I'm developing optimizations for my 3D calculations and I now have:
plain
" version using the standard C language libraries,SSE
optimized version that compiles using a preprocessor #define USE_SSE
,AVX
optimized version that compiles using a preprocessor #define USE_AVX
Is it possible to switch between the 3 versions without having to compile different executables (ex. having different library files and loading the "right" one dynamically, don't know if inline
functions are "right" for that)?
I'd consider also performances in having this kind of switch in the software.
There are several solutions for this.
One is based on C++, where you'd create multiple classes - typically, you implement a interface class, and use a factory function to give you an object of the correct class.
e.g.
class Matrix
{
virtual void Multiply(Matrix &result, Matrix& a, Matrix &b) = 0;
...
};
class MatrixPlain : public Matrix
{
void Multiply(Matrix &result, Matrix& a, Matrix &b);
};
void MatrixPlain::Multiply(...)
{
... implementation goes here...
}
class MatrixSSE: public Matrix
{
void Multiply(Matrix &result, Matrix& a, Matrix &b);
}
void MatrixSSE::Multiply(...)
{
... implementation goes here...
}
... same thing for AVX...
Matrix* factory()
{
switch(type_of_math)
{
case PlainMath:
return new MatrixPlain;
case SSEMath:
return new MatrixSSE;
case AVXMath:
return new MatrixAVX;
default:
cerr << "Error, unknown type of math..." << endl;
return NULL;
}
}
Or, as suggested above, you can use shared libraries that have a common interface, and dynamically load the library that is right.
Of course, if you implement the Matrix base class as your "plain" class, you could do stepwise refinement and implementing only the parts you actually find is beneficial, and rely on the baseclass to implement the functions where performance isn't highly crticial.
Edit: You talk about inline, and I think you are looking at the wrong level of function if that is the case.
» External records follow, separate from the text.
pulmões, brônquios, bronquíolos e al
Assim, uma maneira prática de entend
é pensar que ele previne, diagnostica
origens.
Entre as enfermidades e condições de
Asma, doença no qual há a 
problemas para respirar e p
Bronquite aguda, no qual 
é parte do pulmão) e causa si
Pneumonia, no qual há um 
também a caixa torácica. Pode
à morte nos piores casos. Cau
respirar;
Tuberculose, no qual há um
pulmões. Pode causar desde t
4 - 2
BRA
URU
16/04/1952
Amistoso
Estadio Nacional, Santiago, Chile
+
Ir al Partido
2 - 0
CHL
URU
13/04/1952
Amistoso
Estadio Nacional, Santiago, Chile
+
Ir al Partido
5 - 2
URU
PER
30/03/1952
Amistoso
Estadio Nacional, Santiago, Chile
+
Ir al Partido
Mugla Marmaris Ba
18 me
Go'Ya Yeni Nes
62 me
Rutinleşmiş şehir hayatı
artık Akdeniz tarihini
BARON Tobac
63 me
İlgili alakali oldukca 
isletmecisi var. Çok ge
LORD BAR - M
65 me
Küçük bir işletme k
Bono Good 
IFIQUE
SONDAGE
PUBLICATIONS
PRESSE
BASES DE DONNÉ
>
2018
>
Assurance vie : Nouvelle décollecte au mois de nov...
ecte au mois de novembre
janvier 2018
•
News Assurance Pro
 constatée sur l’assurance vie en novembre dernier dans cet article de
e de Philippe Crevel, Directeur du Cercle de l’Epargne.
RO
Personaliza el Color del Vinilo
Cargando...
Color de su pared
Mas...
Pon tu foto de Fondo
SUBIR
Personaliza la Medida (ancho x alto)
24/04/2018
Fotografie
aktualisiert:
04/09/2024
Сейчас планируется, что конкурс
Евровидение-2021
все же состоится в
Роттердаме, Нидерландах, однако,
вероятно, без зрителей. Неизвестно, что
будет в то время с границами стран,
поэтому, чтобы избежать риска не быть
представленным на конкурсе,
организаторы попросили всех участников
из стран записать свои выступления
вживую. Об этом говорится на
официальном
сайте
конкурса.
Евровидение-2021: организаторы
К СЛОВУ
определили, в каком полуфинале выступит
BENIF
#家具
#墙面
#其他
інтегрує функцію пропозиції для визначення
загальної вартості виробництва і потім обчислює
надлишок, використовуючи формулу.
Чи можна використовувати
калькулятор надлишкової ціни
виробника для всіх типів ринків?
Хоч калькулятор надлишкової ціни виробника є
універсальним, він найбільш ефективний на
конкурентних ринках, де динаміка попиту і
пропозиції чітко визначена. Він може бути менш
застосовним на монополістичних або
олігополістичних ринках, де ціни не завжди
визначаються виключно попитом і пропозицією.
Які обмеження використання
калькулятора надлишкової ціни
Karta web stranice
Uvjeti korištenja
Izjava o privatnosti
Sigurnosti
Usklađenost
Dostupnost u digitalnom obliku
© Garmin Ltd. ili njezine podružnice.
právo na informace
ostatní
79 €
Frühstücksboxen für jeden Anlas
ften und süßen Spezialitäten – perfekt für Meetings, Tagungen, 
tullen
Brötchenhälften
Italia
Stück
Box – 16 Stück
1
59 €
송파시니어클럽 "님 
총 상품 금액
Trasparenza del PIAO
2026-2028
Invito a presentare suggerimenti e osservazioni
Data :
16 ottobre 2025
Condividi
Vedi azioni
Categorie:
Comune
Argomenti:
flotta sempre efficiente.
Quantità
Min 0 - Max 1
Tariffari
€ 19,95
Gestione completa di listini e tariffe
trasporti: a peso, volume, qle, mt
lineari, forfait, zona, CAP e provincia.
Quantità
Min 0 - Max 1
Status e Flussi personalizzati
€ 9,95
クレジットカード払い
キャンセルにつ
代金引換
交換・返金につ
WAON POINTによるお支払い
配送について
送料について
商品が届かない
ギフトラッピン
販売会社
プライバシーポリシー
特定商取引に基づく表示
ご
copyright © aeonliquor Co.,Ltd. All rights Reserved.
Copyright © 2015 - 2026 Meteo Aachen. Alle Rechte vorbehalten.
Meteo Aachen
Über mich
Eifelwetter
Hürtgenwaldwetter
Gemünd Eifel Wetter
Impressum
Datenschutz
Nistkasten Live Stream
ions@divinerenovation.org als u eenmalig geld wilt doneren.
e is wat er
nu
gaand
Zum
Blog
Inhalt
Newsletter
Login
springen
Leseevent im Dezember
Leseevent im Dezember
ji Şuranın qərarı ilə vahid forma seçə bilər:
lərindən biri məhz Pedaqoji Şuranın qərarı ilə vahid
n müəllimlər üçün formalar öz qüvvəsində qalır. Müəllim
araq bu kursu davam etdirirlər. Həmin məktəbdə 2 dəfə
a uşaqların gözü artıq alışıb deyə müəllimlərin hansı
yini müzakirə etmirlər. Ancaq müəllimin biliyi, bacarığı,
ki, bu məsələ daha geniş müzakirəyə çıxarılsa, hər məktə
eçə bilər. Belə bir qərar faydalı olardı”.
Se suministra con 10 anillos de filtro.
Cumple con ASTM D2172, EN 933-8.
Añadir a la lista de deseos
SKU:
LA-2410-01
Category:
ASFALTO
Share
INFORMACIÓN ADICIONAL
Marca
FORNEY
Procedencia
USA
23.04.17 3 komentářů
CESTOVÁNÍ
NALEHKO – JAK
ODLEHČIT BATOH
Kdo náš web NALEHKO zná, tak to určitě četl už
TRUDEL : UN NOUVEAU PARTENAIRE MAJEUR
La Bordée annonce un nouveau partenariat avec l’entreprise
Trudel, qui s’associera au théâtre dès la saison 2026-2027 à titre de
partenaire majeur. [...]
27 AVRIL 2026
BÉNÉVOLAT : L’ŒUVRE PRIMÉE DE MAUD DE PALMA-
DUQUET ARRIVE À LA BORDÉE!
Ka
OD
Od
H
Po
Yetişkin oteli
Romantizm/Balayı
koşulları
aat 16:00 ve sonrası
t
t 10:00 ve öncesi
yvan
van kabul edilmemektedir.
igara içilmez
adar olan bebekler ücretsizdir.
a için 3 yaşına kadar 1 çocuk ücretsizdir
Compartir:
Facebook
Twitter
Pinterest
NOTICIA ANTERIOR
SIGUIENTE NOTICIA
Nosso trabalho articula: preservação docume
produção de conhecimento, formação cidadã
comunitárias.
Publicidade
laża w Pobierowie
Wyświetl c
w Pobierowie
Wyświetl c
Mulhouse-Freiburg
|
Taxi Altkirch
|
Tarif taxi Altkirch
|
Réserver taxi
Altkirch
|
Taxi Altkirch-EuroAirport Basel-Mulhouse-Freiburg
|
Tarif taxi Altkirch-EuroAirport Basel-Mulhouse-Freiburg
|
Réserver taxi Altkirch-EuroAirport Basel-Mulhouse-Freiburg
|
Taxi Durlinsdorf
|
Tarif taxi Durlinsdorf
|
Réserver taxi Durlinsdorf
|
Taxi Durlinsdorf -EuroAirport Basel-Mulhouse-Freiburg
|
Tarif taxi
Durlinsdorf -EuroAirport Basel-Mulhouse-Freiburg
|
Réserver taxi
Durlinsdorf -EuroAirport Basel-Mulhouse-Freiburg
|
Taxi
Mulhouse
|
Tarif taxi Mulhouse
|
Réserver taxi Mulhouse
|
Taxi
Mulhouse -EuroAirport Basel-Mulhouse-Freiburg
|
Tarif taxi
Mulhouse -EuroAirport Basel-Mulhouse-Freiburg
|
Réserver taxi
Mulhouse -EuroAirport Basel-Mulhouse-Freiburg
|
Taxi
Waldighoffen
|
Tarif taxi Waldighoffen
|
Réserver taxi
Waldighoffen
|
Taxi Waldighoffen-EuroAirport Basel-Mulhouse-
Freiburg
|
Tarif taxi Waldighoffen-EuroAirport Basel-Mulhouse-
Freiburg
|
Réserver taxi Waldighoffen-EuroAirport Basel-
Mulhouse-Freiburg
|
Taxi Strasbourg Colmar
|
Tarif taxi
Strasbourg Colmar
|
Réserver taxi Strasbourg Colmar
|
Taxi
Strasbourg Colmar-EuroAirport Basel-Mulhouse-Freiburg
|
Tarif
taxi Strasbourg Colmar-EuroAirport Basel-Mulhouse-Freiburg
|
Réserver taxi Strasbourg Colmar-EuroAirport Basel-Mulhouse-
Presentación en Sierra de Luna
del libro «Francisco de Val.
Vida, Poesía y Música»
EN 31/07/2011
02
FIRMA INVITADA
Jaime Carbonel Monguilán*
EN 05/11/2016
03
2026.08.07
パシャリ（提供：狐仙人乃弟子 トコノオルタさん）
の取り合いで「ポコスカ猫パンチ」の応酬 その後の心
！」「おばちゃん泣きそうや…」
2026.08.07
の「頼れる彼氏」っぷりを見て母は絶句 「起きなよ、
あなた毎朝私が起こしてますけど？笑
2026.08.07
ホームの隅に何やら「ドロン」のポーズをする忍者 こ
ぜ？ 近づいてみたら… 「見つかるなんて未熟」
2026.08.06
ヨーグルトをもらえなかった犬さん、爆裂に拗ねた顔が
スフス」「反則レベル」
You want fairly large functions that do something on quite a bit of data. Otherwise, all your effort will be spent on preparing the data into the right format, and then doing a few calculation instructions, and then putting the data back into memory.
I would also consider how you store your data. Are you storing sets of an array with X, Y, Z, W, or are you storing lots of X, lots of Y, lots of Z and lots of W in separate arrays [assuming we're doing 3D calculations]? Depending on how your calculation works, you may find that doing one or the other way will give you the best benefit.
I've done a fair bit of SSE and 3DNow! optimisations some years back, and the "trick" is often more about how you store the data so you can easily grab a "bundle" of the right kind of data in one go. If you have the data stored the wrong way, you will be wasting a lot of the time "swizzling data" (moving data from one way of storing to another).